I’ve heard the theory that Doyle might have come to realize that he had made some errors and started to intentionally make Watson unreliable in order to explain away those problems, but that doesn’t seem consistent with his growing boredom with the characters – why would he go through the trouble of making his narrator unreliable when he’s going to kill off Holmes in a few stories anyway? I mean, he even recycles the ending for “The Five Orange Pips” in this story – once again, the villains escape and then are mysteriously killed at sea. How can Doyle be simultaneously so careless and so nuanced in his writing? While it is technically possible for Doyle to be thinking and creating his stories on these levels, the more likely answer is that Doyle cranked out these stories as inspiration (and money) motivated him, and he just wasn’t paying that much attention to the little details. Ergo, moving Watson more and more to an observing role and Holmes taking up the lion’s share of deduction is easier and less taxing than writing two flawed but complex characters. Hey, any writer will tell you that they have off days, and that means some stories come out better than others.

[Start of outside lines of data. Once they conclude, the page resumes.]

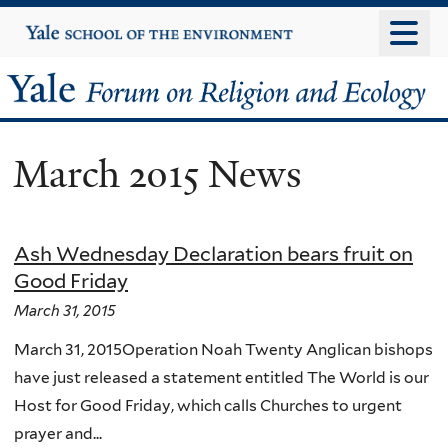
Skip
Yale
University
to
main
Yale
content
Forum
March 2015 News
on
Religion
Ash Wednesday Declaration bears fruit on
and
Good Friday
Ecology
March 31, 2015
March 31, 2015Operation Noah Twenty Anglican bishops
have just released a statement entitled The World is our
Host for Good Friday, which calls Churches to urgent
prayer and...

Anyhow, the case itself is another con game with bits of “The Five Orange Pips” worked in (as mentioned above). We meet an Inspector Lanner, but we barely see him in this story and never see him again in the course of the canon, so fuck him. Most of the interesting bits of the story actually belong to “The Cardboard Box” anyhow. It’s not a bad story for all that, but it looks particularly weak next to upcoming stories like “The Greek Interpreter” and “The Final Problem.”

  1. So all by bitching up to this point leads to the obvious question “Why didn’t I use the British editions for my essays?” The convenient answer is that by rereading the American version and then cross-referencing with my British editions, I can call out these inconsistencies and explore them in detail. But the real answer is that I didn’t realize the ebook version I was using was the American version until I got into Memoirs, which is probably the most affected collection of the lot. The ability to compare editions is me turning my nerdrage into lemonade. Or something like that.